REVIEW: Les Misérables, Corn Exchange, Brighton

Sam and  Leah Gallant from Shoreham as Gavroche and Young Cosette
Sam and Leah Gallant from Shoreham as Gavroche and Young Cosette

A STANDING ovation that was richly deserved closed BTG Youth’s top-class production of Les Misérables on Friday.

There is no denying the quality of this company, which is linked to Brighton Theatre Group.

Steyning Grammar School student Sam Gallant, 11, shared the part of Gavroche, and his sister, Leah, nine, from Shoreham Beach Primary School, shared the part of Young Cosette.

They are big parts for little ones, especially Gavroche, and both required solos.

The young teams sharing the parts were also in the ensemble, so when it wasn’t their night to take the role, they were still on stage regardless.

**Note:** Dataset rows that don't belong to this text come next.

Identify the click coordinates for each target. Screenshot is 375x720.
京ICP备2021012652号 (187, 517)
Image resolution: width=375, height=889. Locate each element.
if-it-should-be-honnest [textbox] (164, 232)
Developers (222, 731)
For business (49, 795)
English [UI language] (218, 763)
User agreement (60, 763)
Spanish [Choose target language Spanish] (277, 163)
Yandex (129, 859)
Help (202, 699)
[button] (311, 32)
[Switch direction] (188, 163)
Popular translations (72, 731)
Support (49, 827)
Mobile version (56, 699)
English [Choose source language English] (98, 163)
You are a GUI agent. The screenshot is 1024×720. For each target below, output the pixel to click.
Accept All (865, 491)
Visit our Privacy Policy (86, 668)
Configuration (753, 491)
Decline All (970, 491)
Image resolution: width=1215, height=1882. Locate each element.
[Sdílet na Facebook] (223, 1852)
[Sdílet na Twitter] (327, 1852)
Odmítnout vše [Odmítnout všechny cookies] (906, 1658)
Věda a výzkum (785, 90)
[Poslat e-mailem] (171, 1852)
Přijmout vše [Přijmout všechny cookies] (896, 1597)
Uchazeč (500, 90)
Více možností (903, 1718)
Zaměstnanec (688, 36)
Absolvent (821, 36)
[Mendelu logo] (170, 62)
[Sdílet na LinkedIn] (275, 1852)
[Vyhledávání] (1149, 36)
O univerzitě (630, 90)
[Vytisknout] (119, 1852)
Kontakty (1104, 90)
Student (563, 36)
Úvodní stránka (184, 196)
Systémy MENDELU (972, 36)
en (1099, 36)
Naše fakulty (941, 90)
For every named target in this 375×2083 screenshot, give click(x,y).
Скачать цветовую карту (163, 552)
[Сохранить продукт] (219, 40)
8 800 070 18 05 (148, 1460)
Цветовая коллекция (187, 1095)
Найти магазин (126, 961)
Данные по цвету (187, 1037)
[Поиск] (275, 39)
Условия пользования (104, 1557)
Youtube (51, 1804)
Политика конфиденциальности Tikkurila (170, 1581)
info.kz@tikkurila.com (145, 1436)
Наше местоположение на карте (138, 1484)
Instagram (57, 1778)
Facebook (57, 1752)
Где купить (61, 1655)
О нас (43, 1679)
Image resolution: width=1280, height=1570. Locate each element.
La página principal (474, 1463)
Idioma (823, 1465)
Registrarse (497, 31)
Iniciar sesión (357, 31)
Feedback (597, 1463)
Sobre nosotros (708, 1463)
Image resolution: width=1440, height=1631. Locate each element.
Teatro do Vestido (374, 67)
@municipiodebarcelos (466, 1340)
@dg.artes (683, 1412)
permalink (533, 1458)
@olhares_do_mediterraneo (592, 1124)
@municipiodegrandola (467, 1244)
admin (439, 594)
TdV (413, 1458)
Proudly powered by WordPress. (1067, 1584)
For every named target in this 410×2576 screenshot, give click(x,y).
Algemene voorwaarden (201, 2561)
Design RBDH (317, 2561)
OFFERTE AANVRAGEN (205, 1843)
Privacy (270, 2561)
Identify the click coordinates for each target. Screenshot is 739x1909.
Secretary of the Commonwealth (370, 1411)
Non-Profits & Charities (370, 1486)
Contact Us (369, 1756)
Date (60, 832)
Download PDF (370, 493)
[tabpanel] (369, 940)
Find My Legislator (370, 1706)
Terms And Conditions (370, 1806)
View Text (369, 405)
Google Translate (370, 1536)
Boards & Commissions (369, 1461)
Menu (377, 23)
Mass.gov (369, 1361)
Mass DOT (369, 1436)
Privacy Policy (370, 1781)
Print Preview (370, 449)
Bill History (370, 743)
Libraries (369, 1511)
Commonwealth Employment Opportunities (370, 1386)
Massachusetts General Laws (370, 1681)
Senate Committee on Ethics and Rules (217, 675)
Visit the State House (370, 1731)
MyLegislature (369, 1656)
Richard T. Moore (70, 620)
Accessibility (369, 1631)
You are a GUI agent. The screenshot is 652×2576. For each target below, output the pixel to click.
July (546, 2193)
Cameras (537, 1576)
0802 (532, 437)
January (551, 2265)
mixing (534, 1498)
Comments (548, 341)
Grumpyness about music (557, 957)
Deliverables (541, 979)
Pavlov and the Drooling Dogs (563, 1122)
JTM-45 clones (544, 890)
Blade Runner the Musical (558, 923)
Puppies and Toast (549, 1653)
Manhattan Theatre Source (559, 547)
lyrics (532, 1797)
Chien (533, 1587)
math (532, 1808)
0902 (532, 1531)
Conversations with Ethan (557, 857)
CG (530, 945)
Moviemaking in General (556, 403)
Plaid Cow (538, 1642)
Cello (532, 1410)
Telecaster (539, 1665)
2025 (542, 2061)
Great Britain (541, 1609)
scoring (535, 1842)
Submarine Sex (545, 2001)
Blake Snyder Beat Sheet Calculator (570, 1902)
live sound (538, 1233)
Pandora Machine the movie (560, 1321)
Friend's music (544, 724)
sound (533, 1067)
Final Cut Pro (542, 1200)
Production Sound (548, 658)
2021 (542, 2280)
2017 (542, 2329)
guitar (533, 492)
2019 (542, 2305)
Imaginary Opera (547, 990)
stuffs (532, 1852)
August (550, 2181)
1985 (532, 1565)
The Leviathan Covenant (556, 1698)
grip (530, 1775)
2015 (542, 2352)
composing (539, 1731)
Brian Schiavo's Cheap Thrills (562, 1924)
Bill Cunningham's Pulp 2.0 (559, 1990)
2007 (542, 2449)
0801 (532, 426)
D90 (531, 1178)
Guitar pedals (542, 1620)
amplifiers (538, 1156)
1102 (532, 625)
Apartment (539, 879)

It’s a demanding musical, long, with some complicated harmonies.

There were just the tiniest hints of struggle on the odd low note but when the oldest cast member is 19, you can only be stunned by the level of talent displayed.

The backdrop of film throughout was often distracting, but occasionally brilliant, when it blended in exactly with the set on stage.

And the set itself impressed, with large pieces moved on and off so effortlessy, they often seemed to appear and disappear as if by magic.

Richard Hadfield, who is already pursuing a professional career in film and theatre, displayed an impressive level of humility as Jean Valjean, while Lewes Roberts made a threatening Javert.

For the girls, it was Jade Kennedy as Eponine who got the biggest applause and there’s no denying her moving solo had many in the audience in tears.